On January 25th, 2015 a major election was held in Greece that marked the beginning of a new political and economic movement. Since the early mid-2000’s, Greece has suffered from severe economic recessions, resulting in the country being forced to accept a conditional bailout. This deal consists largely of privatization measures and economic reforms. It has remained of critical importance that Greece continues to take measures to recover their economy, and with the outcome from their most recent election, drastic changes are inevitably going to occur.
The far-left Syriza party led by Alexis Tsipras won the majority in the election this past week with 149 seats out of the 300. Increasing their seats from 78 since the last election, this anti-austerity party was only two seats off from an absolute majority. The Hellenic parliament held this legislative election much earlier than anticipated in correspondence to Greece’s failure to elect a new president by the end of December 2014.

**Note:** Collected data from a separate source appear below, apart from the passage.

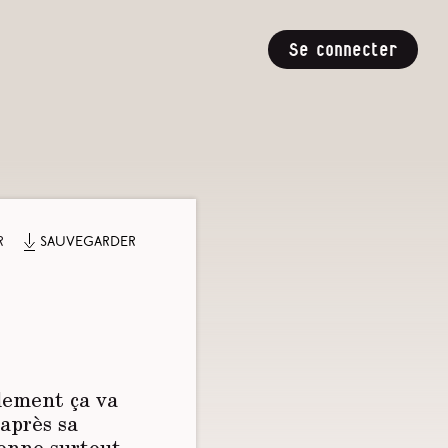
Se connecter
r
Sauvegarder
llement ça va
 après sa
donne surtout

With Greece at the center of the euro crisis, this early election is not putting European cities at ease- instead, it is causing a political and economic crisis. Although the stock market itself has been the source of considerable controversy, stocks have greatly decreased within the past week. Additionally, on a political level, the majority of voters in Greece have rejected the core policies offered from this Eurozone crisis. If voters really did not believe something better was possible for their country, the Syriza party would not have won. For the past six years, the government policy in Greece has been symbolic of the terrible hardship and depression levels of unemployment that have resulted from austerity.
To the millions of Greek citizens who brought success to the Syriza party, they have new amendments to look forward to. The political mandate of this party is to first renegotiate the terms of austerity, which had been imposed by the IMF and EU creditors. Tsipras had stated his leadership will bring an end to the austerity measures taken on by Greece. However contrary to his commitments, there are multiple ministers claiming that his movements will not be effective. Jeroen Dijsselbloem, President of Eurogroup, has claimed after a Eurozone finance meeting that regardless of the country’s leadership and present economic situation, bailout conditions will not be rearranged. The members must abide by the rules and commitments enforced, and furthermore stated that it is not plausible for Greeks to expect renegotiations. This idea has also been stressed by German Chancellor, Angela Merkel, saying that there will not be bailout money without continued austerity, hence no terms shall be negotiated. Nevertheless, if they do win their negotiations, other anti-austerity parties will grow. Moreover, Syriza’s success could energize other populist movements and other bailout recipients like Scotland and Portugal to view the Eurozone as not credible, and prompt a revolt against the pervasive Eurozone policies of reduced spending and expenditures.
In contrast to the moderate approach of Eurozone, Greeks have become more radical, and are supporting this comparatively young and radicalized party. The refusal of the European hierarchy to compromise with the Syriza party might cause further radical movements and profound changes on a political and economic level. Tsipras wants to keep the euro, but end the condition associated with the bailout. They have also made promises to reverse years of public spending cuts, promote lower unemployment, and fight poverty. Greece’s future will definitely be fascinating to watch in the upcoming period for their prolonging of debt and changes in political power that are bound to foster a paradigm shift in the Greek citizenry’s conception of economics.